In an alternative France Cécile de Troyes leaves her family to further her singing career when she finds herself kidnapped and sold off to the trolls that live deep under ground. She is forced to marry the heir to the troll throne Tristan in hopes that it will break the curse that keeps them trapped under the rocks. Once bound she finds that there is a juxtaposition between the human hating conservative trolls, represented by the King and the more liberal views of the opposition, represented by her new husband. He, being afraid of what his people might due once freed, is not as eager to break the spell cast by the witch Anushka.
At first her relationship with her young husband is one of hate and dissatisfaction from both sides, but as time goes by and Cécile comes to terms with her new living arrangements and she understands Tristan’s true motives, among them protecting the half human, half troll breeds she begins to investigate what really happened with Anushka and the magic that lives within herself.
Stolen Songbird might appear, at first glance, to be just another young adult romance story and initially it might be true, but there is more to it. Of course the frame of it is deeply steeped in the romance with all of its tropes, such as the dark brooding handsome man who turns out to be a decent guy, the innocent young heroine who finds her inner strength so that she can change her destiny. It is a tale that is as old as genre fiction itself and in order for it to not fall into the trap harlequin swamp such a tale needs to be different.
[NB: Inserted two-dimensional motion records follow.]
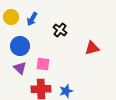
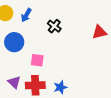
red triangle: (92, 48) -> (99, 32), moved
purple triangle: (20, 68) -> (14, 82), moved

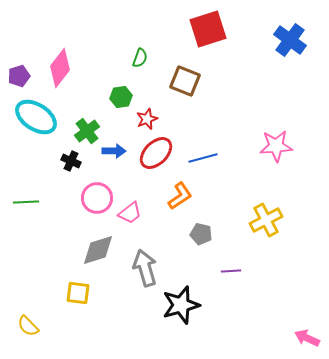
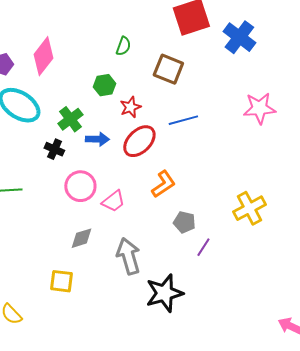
blue cross: (290, 40) -> (239, 37), moved
pink star: (276, 146) -> (259, 108), moved
blue line: (203, 158) -> (183, 120), moved
gray diamond: (98, 250) -> (81, 238), size x0.7
purple line: (231, 271) -> (203, 247), moved, turned -54

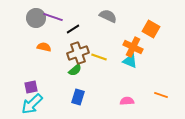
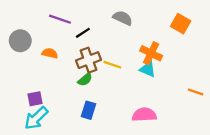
gray circle: (36, 18) -> (20, 41), moved
orange square: (151, 29) -> (181, 24), moved
orange line: (161, 95) -> (195, 92), moved
pink semicircle: (127, 101) -> (144, 115), size x1.5

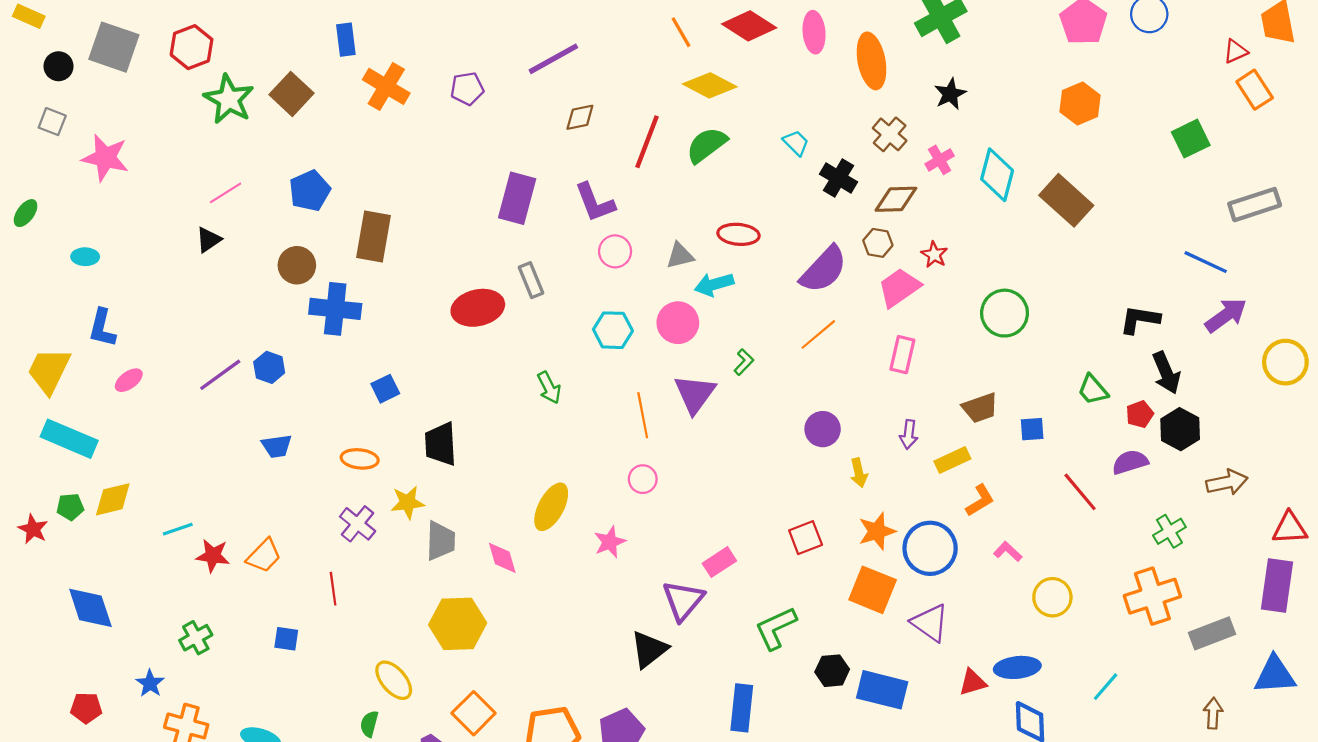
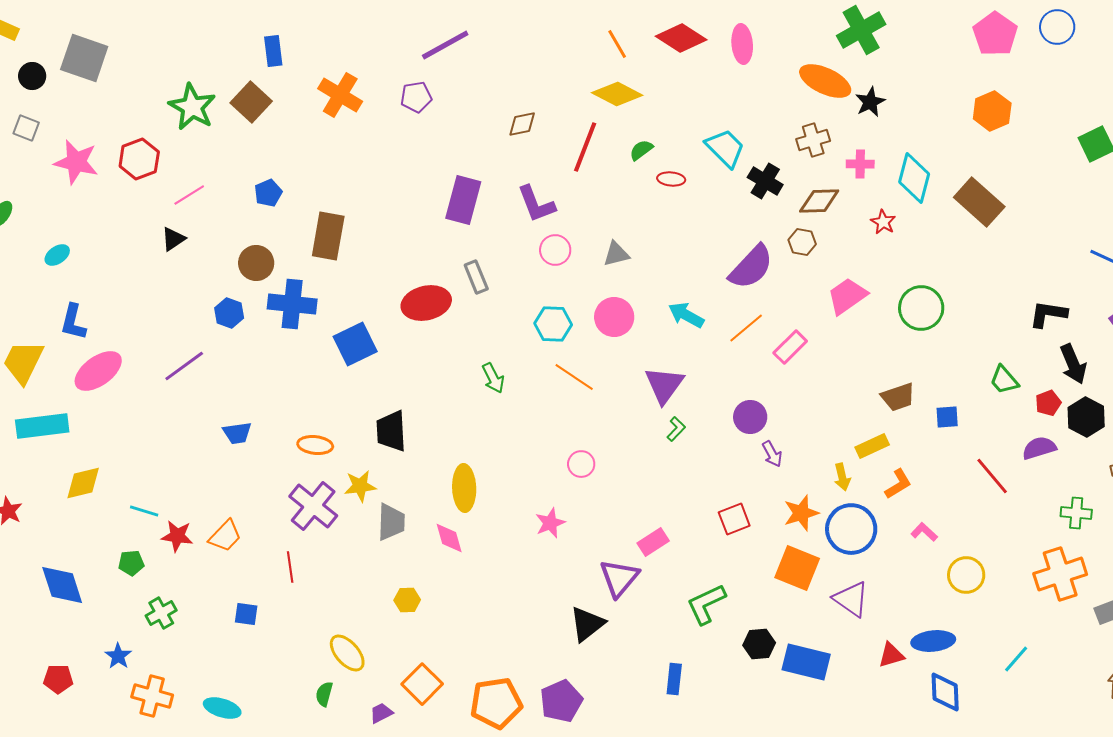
blue rectangle: (346, 40) -> (273, 51), moved
red hexagon: (192, 47) -> (139, 159), moved
purple line: (553, 59) -> (445, 45), moved
orange ellipse: (872, 61) -> (825, 81), moved, turned -54
yellow diamond: (710, 85) -> (617, 94), moved
brown cross: (890, 134) -> (813, 140), turned 32
cyan trapezoid: (796, 143) -> (725, 148), size x1.6
green semicircle: (707, 145) -> (641, 150), size x0.6
pink cross: (940, 160) -> (860, 164), turned 32
blue pentagon: (310, 191) -> (268, 193), size x0.7
red ellipse: (738, 234) -> (671, 179), moved, size x0.7
red star: (934, 255) -> (883, 222), moved
cyan ellipse: (85, 257) -> (57, 255), turned -35
cyan arrow: (714, 284) -> (686, 315), moved, turned 45
pink trapezoid: (899, 288) -> (847, 296), moved
pink rectangle: (902, 355) -> (790, 347), moved, turned 32
green L-shape: (744, 362) -> (676, 429), moved
blue hexagon: (269, 367) -> (229, 313), moved
pink ellipse: (129, 380) -> (98, 371), size x1.8
blue square: (385, 389) -> (355, 344), moved, size x1.6
purple triangle: (695, 394) -> (664, 385), moved
orange line: (643, 415) -> (574, 377), moved, turned -45
purple arrow: (909, 434) -> (772, 454), moved, turned -36
cyan rectangle: (69, 439) -> (42, 426), turned -30
yellow arrow: (859, 473) -> (842, 477), moved
green pentagon: (70, 507) -> (131, 563), moved
yellow ellipse: (551, 507) -> (464, 488), moved, turned -30
purple cross: (358, 524) -> (313, 506), size x1.4
cyan line: (178, 529) -> (144, 511), turned 36
green cross: (1169, 531) -> (1076, 513), turned 36
yellow hexagon: (458, 624) -> (407, 600), size x0.5
blue rectangle: (742, 708) -> (674, 679), size x0.7

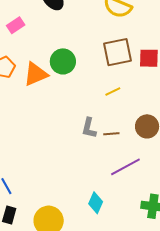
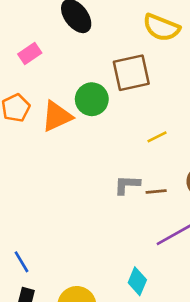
brown square: (117, 52) -> (131, 73), moved
gray L-shape: (89, 128) -> (127, 185), turned 80

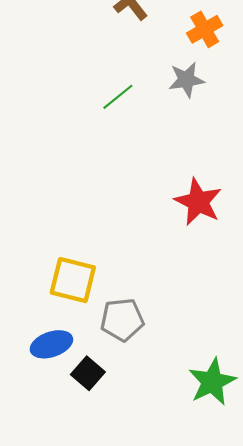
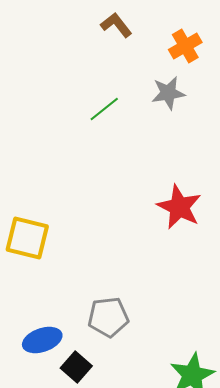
yellow square: (73, 280) -> (27, 238), moved

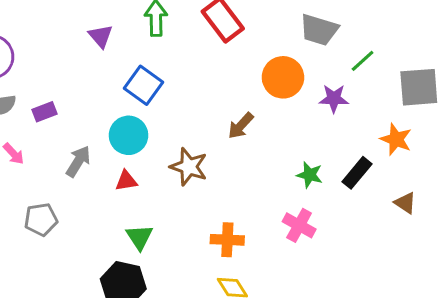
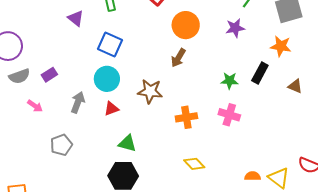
orange circle: (283, 77) -> (186, 25), moved
green triangle: (139, 237) -> (127, 143), turned -30
orange cross: (227, 240) -> (186, 117), moved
Jensen’s story is as different as it needs to be in order to be quite enjoyable and even though it may seem to be aimed at a certain type of reader it can in reality be enjoyed by all.
The story is driven through a shared narrative where the readers get to follow both Cécile and Tristan’s thoughts as they have their own separate chapters, but it is mostly the former’s voice that is heard. It is through her that the reader is privy to the world of the trolls and little by little their history and backstory is unraveled. Cécile herself has a story that is simultaneously reveled in steps and in many ways it is as the history of the protagonist is a tragic as the world she finds herself in. Romantic entanglement in all its various forms intermingle with political intrigue as well as class warfare and racism making Stolen Songbird a clear reflection of its time and the turmoil and nationalistic tensions that have plagued the early 2000s.
It is easy to brush off the first Malediction book as romantic fiction for young adults, but there is more of Diana Galbadon here than Jackie Collins. It might start out as such, but as opposed to Anne Rice or Laurell K. Hamilton the story matures and shies away from this oft, unfairly, tainted genre to take a place along side Outlander as an attempt to revamp it, instead of falling into its trap.